Das Hauptproblem des Films ist die Dramaturgie. Lange Zeit ist unklar, worauf die Geschichte hinausläuft und was ihr Thema ist. Das liegt vor allem daran, dass Markus erst sehr spät in die Geschichte eingeführt wird. Zwar gelingt hierdurch ein großer Überraschungseffekt,  der jedoch auf Kosten des Spannungsbogens geht. Mit der aufkeimenden Büro-Lovestory zieht das Tempo des Films ein wenig an, verliert gegen Ende jedoch erneut an Zugkraft. Nichtsdestotrotz finden die Foenkinos-Brüder einen sehr gelungenen Abschluss des Films, der die verschiedenen Elemente des Films zu einem großen Ganzen zu verbinden weiß. 

Ein weiterer Wermutstropfen ist schließlich auch die idealisierende Inszenierung von Audrey Tautou. Der Film will uns weiß machen, dass die Verbindung zwischen einer derart atemberaubenden Frau und einem hässlichen Entlein wie Markus auf ihre Mitmenschen befremdlich und absurd wirken muss. Dabei ist Tautou hier wie gewohnt weniger eine Diva als eine zarte Kindfrau, die gehegt, gepflegt und beschützt werden muss. So richtig kann zumindest ich daher den angeblichen Gegensatz zwischen den Figuren nicht nachvollziehen. 

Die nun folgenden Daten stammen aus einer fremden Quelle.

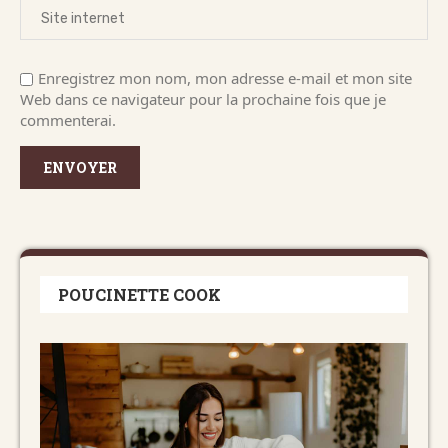
Enregistrez mon nom, mon adresse e-mail et mon site
Web dans ce navigateur pour la prochaine fois que je
commenterai.
POUCINETTE COOK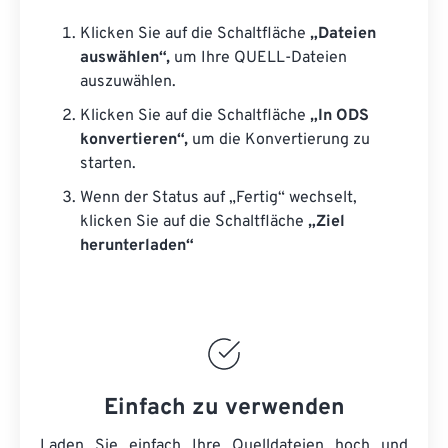
Klicken Sie auf die Schaltfläche
„Dateien
auswählen“,
um Ihre QUELL-Dateien
auszuwählen.
Klicken Sie auf die Schaltfläche
„In ODS
konvertieren“,
um die Konvertierung zu
starten.
Wenn der Status auf „Fertig“ wechselt,
klicken Sie auf die Schaltfläche
„Ziel
herunterladen“
Einfach zu verwenden
Laden Sie einfach Ihre Quelldateien hoch und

Nathalie küsst ist sicher ein Projekt, in dem viel Herzblut und übrigens auch ein wirklich schöner Soundtrack steckt. Doch das Endprodukt kann meiner Meinung nach dem Anspruch seiner Schöpfer nicht gerecht werden und bleibt eine zwar charmante, letztendlich aber spannungsarme französische Tragikomödie mit einer Audrey Tautou, wie wir sie schon gefühlte hundertmal gesehen haben.